2./1. Karen O + Liars Há coisas que não se separam. O CD-R violeta onde a Karen O gravou dezasseis músicas acompanhadas de um poema do Oscar Wilde (límpido como todos os poemas do Oscar Wilde) para o seu Angus Andrew e que foi roubado por um fã da casa de um dos TV on the Radio não se pode separar da "The Other Side of Mt. Heart Attack" que os Liars souberam guardar para o fim do Drum's Not Dead. Porque o amor é como uma flanela boa - sobrevive a festas de kuduro progressivo em Lisboa e a ataques cardíacos em cima de um skate berlinense.

Sunday, July 30, 2006

O pirata, o eyeliner, e o romance bizantino.

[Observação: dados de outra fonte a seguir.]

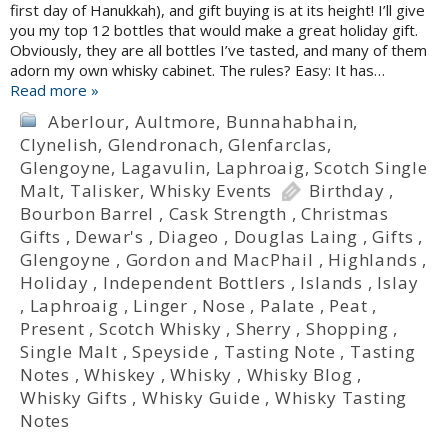
first day of Hanukkah), and gift buying is at its height! I’ll give
you my top 12 bottles that would make a great holiday gift.
Obviously, they are all bottles I’ve tasted, and many of them
adorn my own whisky cabinet. The rules? Easy: It has…
Read more »
Aberlour
,
Aultmore
,
Bunnahabhain
,
Clynelish
,
Glendronach
,
Glenfarclas
,
Glengoyne
,
Lagavulin
,
Laphroaig
,
Scotch Single
Malt
,
Talisker
,
Whisky Events
Birthday
,
Bourbon Barrel
,
Cask Strength
,
Christmas
Gifts
,
Dewar's
,
Diageo
,
Douglas Laing
,
Gifts
,
Glengoyne
,
Gordon and MacPhail
,
Highlands
,
Holiday
,
Independent Bottlers
,
Islands
,
Islay
,
Laphroaig
,
Linger
,
Nose
,
Palate
,
Peat
,
Present
,
Scotch Whisky
,
Sherry
,
Shopping
,
Single Malt
,
Speyside
,
Tasting Note
,
Tasting
Notes
,
Whiskey
,
Whisky
,
Whisky Blog
,
Whisky Gifts
,
Whisky Guide
,
Whisky Tasting
Notes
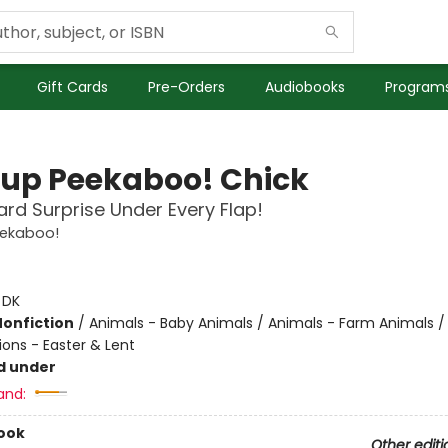
Gift Cards
Pre-Orders
Audiobooks
Programs
up Peekaboo! Chick
rd Surprise Under Every Flap!
ekaboo!
:
DK
Nonfiction
/
Animals - Baby Animals / Animals - Farm Animals /
ions - Easter & Lent
d under
and:
ook
Other editi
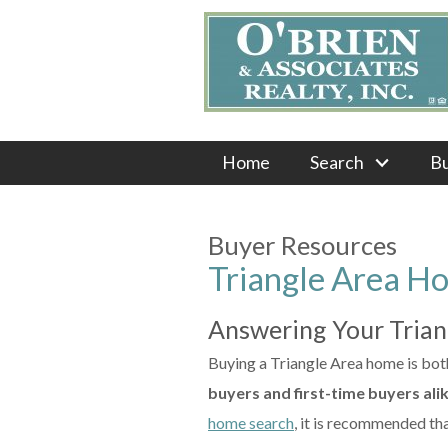
Home
Search
B
Buyer Resources
Triangle Area H
Answering Your Tria
Buying a Triangle Area home is both 
buyers and first-time buyers ali
home search
, it is recommended tha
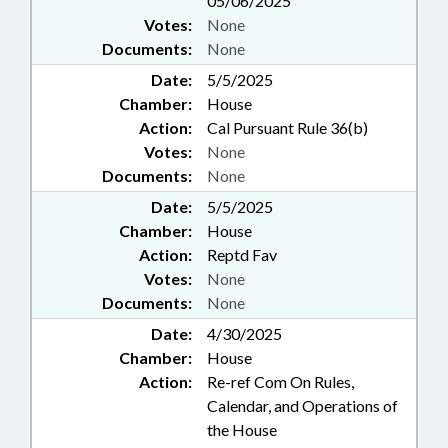
05/06/2025
Votes:
None
Documents:
None
Date:
5/5/2025
Chamber:
House
Action:
Cal Pursuant Rule 36(b)
Votes:
None
Documents:
None
Date:
5/5/2025
Chamber:
House
Action:
Reptd Fav
Votes:
None
Documents:
None
Date:
4/30/2025
Chamber:
House
Action:
Re-ref Com On Rules,
Calendar, and Operations of
the House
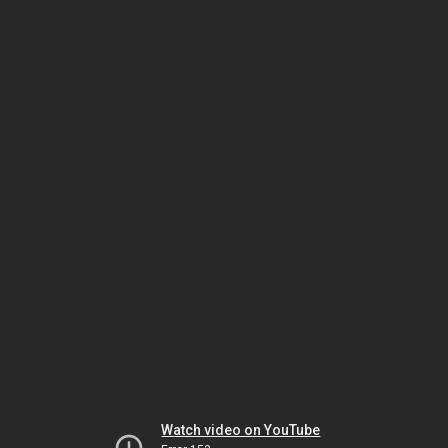
Watch video on YouTube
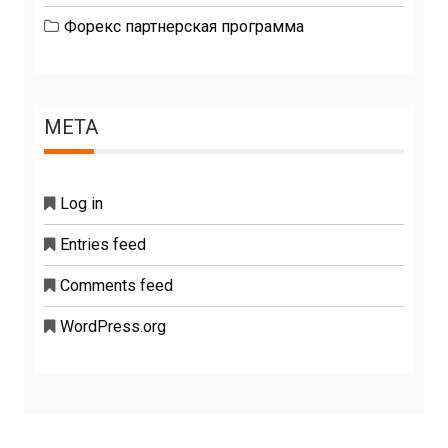
Форекс партнерская программа
META
Log in
Entries feed
Comments feed
WordPress.org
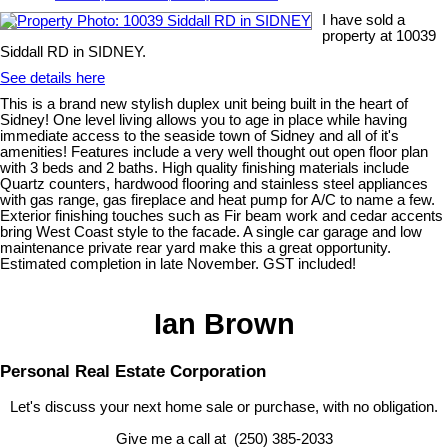
I have sold a
property at 10039
Siddall RD in SIDNEY.
See details here
This is a brand new stylish duplex unit being built in the heart of
Sidney! One level living allows you to age in place while having
immediate access to the seaside town of Sidney and all of it's
amenities! Features include a very well thought out open floor plan
with 3 beds and 2 baths. High quality finishing materials include
Quartz counters, hardwood flooring and stainless steel appliances
with gas range, gas fireplace and heat pump for A/C to name a few.
Exterior finishing touches such as Fir beam work and cedar accents
bring West Coast style to the facade. A single car garage and low
maintenance private rear yard make this a great opportunity.
Estimated completion in late November. GST included!
Ian Brown
Personal Real Estate Corporation
Let's discuss your next home sale or purchase, with no obligation.
Give me a call at (250) 385-2033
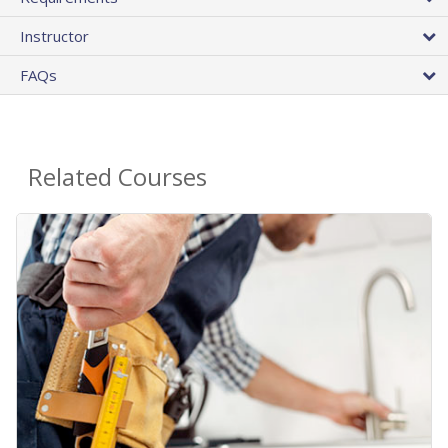
Instructor
FAQs
Related Courses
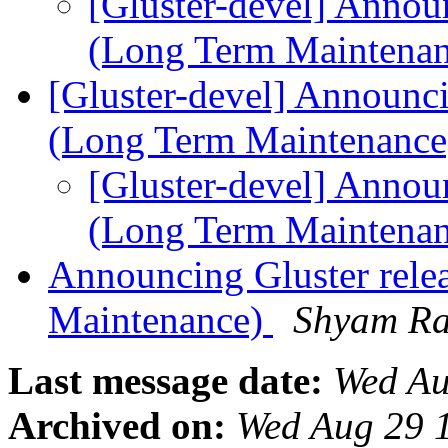
[Gluster-devel] Announ
(Long Term Maintena
[Gluster-devel] Announci
(Long Term Maintenanc
[Gluster-devel] Announ
(Long Term Maintena
Announcing Gluster rele
Maintenance)
Shyam R
Last message date:
Wed Au
Archived on:
Wed Aug 29 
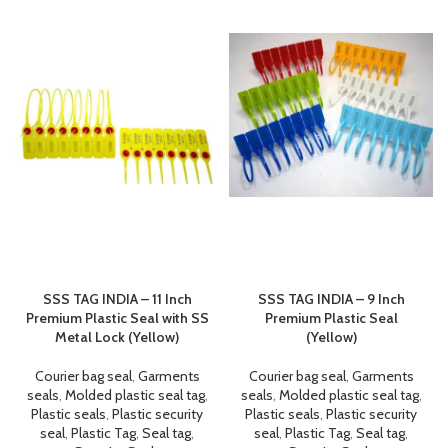
SSS TAG INDIA – 11 Inch
SSS TAG INDIA – 9 Inch
Premium Plastic Seal with SS
Premium Plastic Seal
Metal Lock (Yellow)
(Yellow)
Courier bag seal
,
Garments
Courier bag seal
,
Garments
seals
,
Molded plastic seal tag
,
seals
,
Molded plastic seal tag
,
Plastic seals
,
Plastic security
Plastic seals
,
Plastic security
seal
,
Plastic Tag
,
Seal tag
,
seal
,
Plastic Tag
,
Seal tag
,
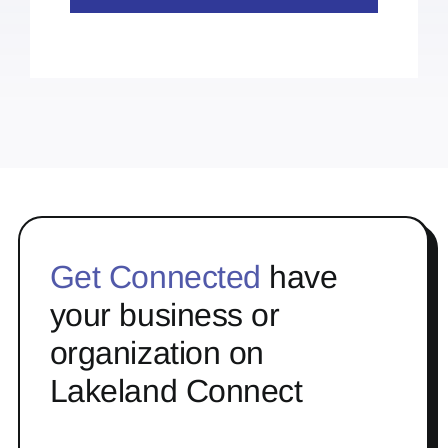
Get Connected
have
your business or
organization on
Lakeland Connect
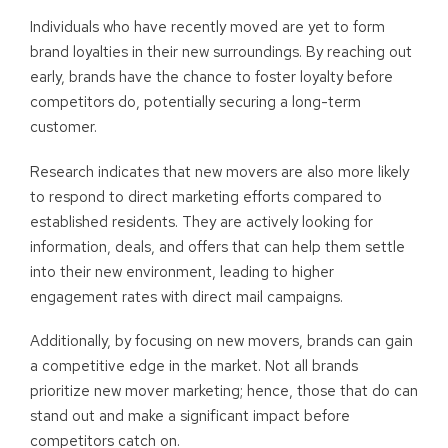
Individuals who have recently moved are yet to form
brand loyalties in their new surroundings. By reaching out
early, brands have the chance to foster loyalty before
competitors do, potentially securing a long-term
customer.
Research indicates that new movers are also more likely
to respond to direct marketing efforts compared to
established residents. They are actively looking for
information, deals, and offers that can help them settle
into their new environment, leading to higher
engagement rates with direct mail campaigns.
Additionally, by focusing on new movers, brands can gain
a competitive edge in the market. Not all brands
prioritize new mover marketing; hence, those that do can
stand out and make a significant impact before
competitors catch on.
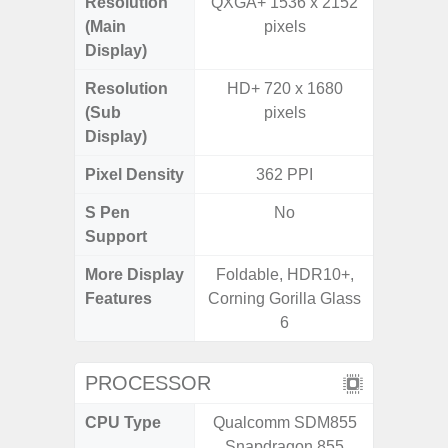
Resolution
QXGA+ 1536 x 2152
HD+ 
(Main
pixels
Display)
Resolution
HD+ 720 x 1680
(Sub
pixels
Display)
Pixel Density
362 PPI
2
S Pen
No
Support
More Display
Foldable, HDR10+,
Infini
Features
Corning Gorilla Glass
6
PROCESSOR
CPU Type
Qualcomm SDM855
Uniso
Snapdragon 855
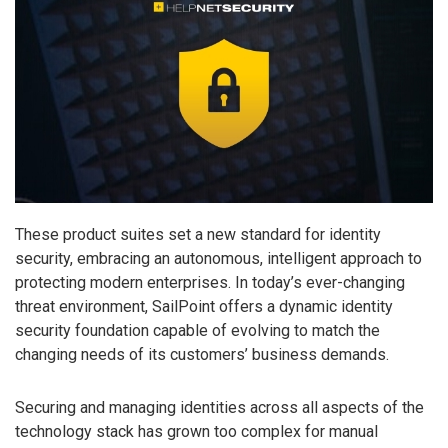
These product suites set a new standard for identity
security, embracing an autonomous, intelligent approach to
protecting modern enterprises. In today’s ever-changing
threat environment, SailPoint offers a dynamic identity
security foundation capable of evolving to match the
changing needs of its customers’ business demands.
Securing and managing identities across all aspects of the
technology stack has grown too complex for manual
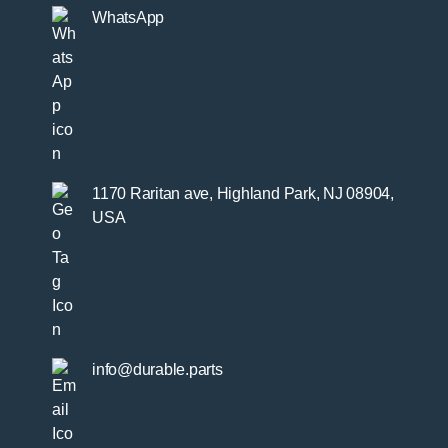
WhatsApp
1170 Raritan ave, Highland Park, NJ 08904,
USA
info@durable.parts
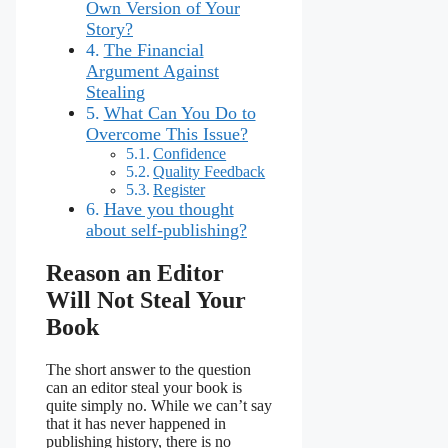
Own Version of Your
Story?
The Financial
Argument Against
Stealing
What Can You Do to
Overcome This Issue?
Confidence
Quality Feedback
Register
Have you thought
about self-publishing?
Reason an Editor
Will Not Steal Your
Book
The short answer to the question
can an editor steal your book is
quite simply no. While we can’t say
that it has never happened in
publishing history, there is no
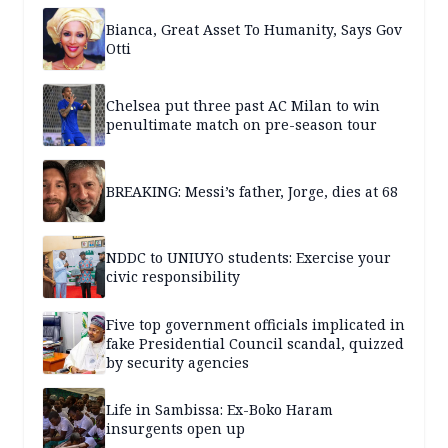
Bianca, Great Asset To Humanity, Says Gov
Otti
Chelsea put three past AC Milan to win
penultimate match on pre-season tour
BREAKING: Messi’s father, Jorge, dies at 68
NDDC to UNIUYO students: Exercise your
civic responsibility
Five top government officials implicated in
fake Presidential Council scandal, quizzed
by security agencies
Life in Sambissa: Ex-Boko Haram
insurgents open up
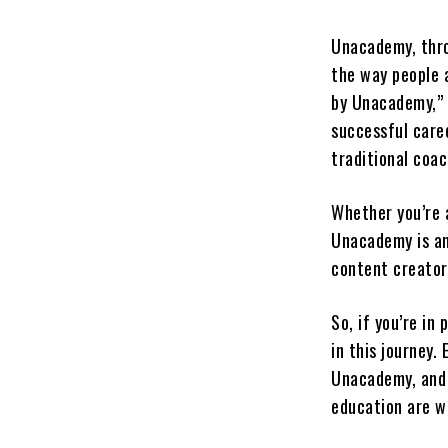
Unacademy, thro
the way people 
by Unacademy,” t
successful caree
traditional coa
Whether you’re a
Unacademy is an
content creator
So, if you’re in
in this journey.
Unacademy, and 
education are wi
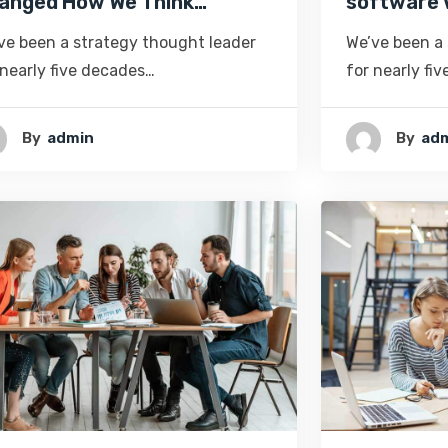
anged How We Think…
software 
ve been a strategy thought leader
We’ve been a
 nearly five decades…
for nearly fi
By
Admin
By
Ad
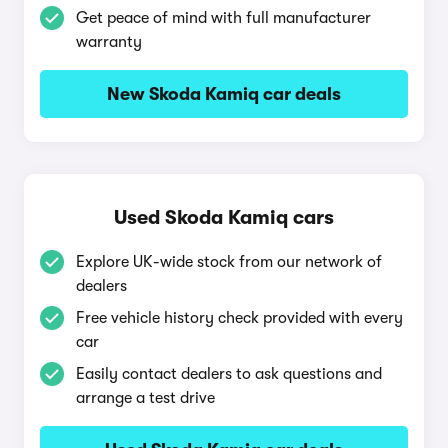
Get peace of mind with full manufacturer
warranty
New Skoda Kamiq car deals
Used Skoda Kamiq cars
Explore UK-wide stock from our network of
dealers
Free vehicle history check provided with every
car
Easily contact dealers to ask questions and
arrange a test drive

Se o filme desilude, o eyeliner com que o Johnny Depp se desenha no Piratas das Caraíbas dá azo a movimentação de hormonas e a leituras. Mais sedutor do que seguir linhas pejadas de escorbuto e barbas coloridas pelo rum de Stevenson parece recuar vinte séculos e enveredar, no meio de enredos românticos básicos/babosos para o pós-moderno, pela primeira representação literária do pirata – o romance bizantino. Porque tem: sangue no leite (logo, cor-de-rosa), vilania, perda de virgindade, e melodias que afundam navios.
Montesquieu dizia que todos os primeiros gregos eram piratas. Talvez exagere, apesar de
A Ilíada estar repleta de referências a eles e Homero falar respeitosamente da pirataria como uma arte e como uma profissão requintada. Acabrunhar pela emboscada (uma crueldade extrema exigida pelos costumes da época): a técnica para o saque e vitória dos piratas. Curiosamente a evocação que Agamémnon no Canto V faz da sorte dos vencidos induz ao ultra-romantismo de que, por mais asseadinhos que pareçamos, continuamos a descender da Hélade, e, melhor, continuamos a descender de descendentes de piratas:
Os abutres resfastelar-se-ão com a carne indefesa e levaremos nos nossos barcos as suas mulheres e os seus filhos, depois de conquistarmos a cidade”.
São cinco os primeiros rascunhos do Romance, com títulos difíceis (Quéreas e Calírroe, Dáfnis e Cloé, Leucipe e Clitofonte), e com títulos fáceis (As Efesíacas, As Etiópicas) . Meloso mix de todos os ingredientes que originaram tanto a escrita de Faulkner como a de guionistas de telenovela, o romance bizantino, cárcere da tradição épica e trágica, desenvolve a primordial noção literária de anarquia e de niilismo. E isso transparece em banquetes tornados campos de batalha, em comunidades de bandidos e de palmeiras fenícias quase fantasmas (pelo seu esforço para a marginalidade), e na sugestão de uma relação entre pirataria e controlo cultural.
Aqui a aventura pirata move-se na tentativa de adquirir corpos, mulheres nas quais a virtude está incrustada, símbolos de conflito cultural ao invés de símbolos financeiramente relevantes, e, por fim, a apropriação que conduz à hegemonia. Um facto como a criação do romance bizantino ter estado nas mãos de orgulhosos descendentes dos povos da periferia do mundo grego antigo insinua um anseio de afirmação da sua sobrevivência cultural.
Mais negro do que o mar de Le Bateau Ivre ou de que o eyeliner do Capitão Jack Sparrow (alongando-me em estética: o Johnny Depp deve ter andado a ler Rimbaud, o Keith Richards não o pode ter influenciado assim tanto) surgem os vectores do pirata bizantino que afinal é o pirata total – um desconsolo tão grande que o conduz ao mar (possível alegoria da eternidade), um pudor que o faz recusar pertencer à memória da Humanidade (raros são os seus escritos), e a noção trágica de que ser pirata é ser-para-morrer.